With her keen understanding of the limitations of the mayoral form of government, when abused, places power into the hands of one person at the cost of squelching the voices of the powerless. Sandoval prides herself in having mastered land use in urban environments and how the lack of effective governance can create power brokers whose priorities often become blurred by the color green. She is thoroughly familiar with the shibboleths of bureaucratic systems entrenched in rules and regulations that stymie the common citizen. As she stated, “We should not work in silos.” Building alliances with community residents and “offering them a place at the table,” seems to be a personal invitation to become involved in local politics. Building alliances with other council members is a major theme in her political platform—alliances that will address any form of inequality and injustice. Her vision includes a continued passing of the baton to future generations of leaders, with an expressed desire to learn from the past.
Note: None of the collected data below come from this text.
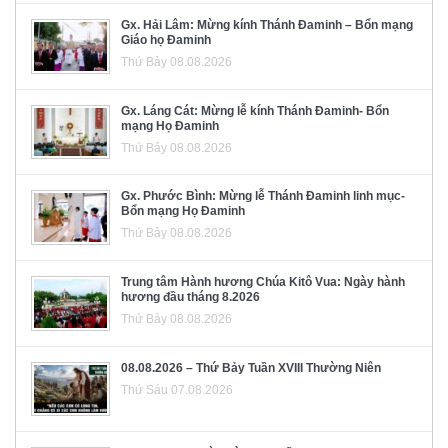
Gx. Hải Lâm: Mừng kính Thánh Đaminh – Bổn mạng
Giáo họ Đaminh
Thứ Bảy 08.08.2026
Gx. Láng Cát: Mừng lễ kính Thánh Đaminh- Bổn
mạng Họ Đaminh
Thứ Bảy 08.08.2026
Gx. Phước Bình: Mừng lễ Thánh Đaminh linh mục-
Bổn mạng Họ Đaminh
Thứ Bảy 08.08.2026
Trung tâm Hành hương Chúa Kitô Vua: Ngày hành
hương đầu tháng 8.2026
Thứ Bảy 08.08.2026
08.08.2026 – Thứ Bảy Tuần XVIII Thường Niên
Thứ Sáu 07.08.2026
Amanda Sandoval yearns for the good old days, but is also a realist whose vision is to change the social conditions that led to community displacement. If politics is the art of compromise; then, our illustrious new leader must enter the ring headstrong, without fear of retribution from the power structure. I believe that Amanda Sandoval is ready to embrace the struggle to make a better neighborhood—one where fairness and equality are intertwined with social change. She has my vote.
Dr. Ramón Del Castillo is an Independent Journalist. © Ramón Del Castillo 4-5-2019.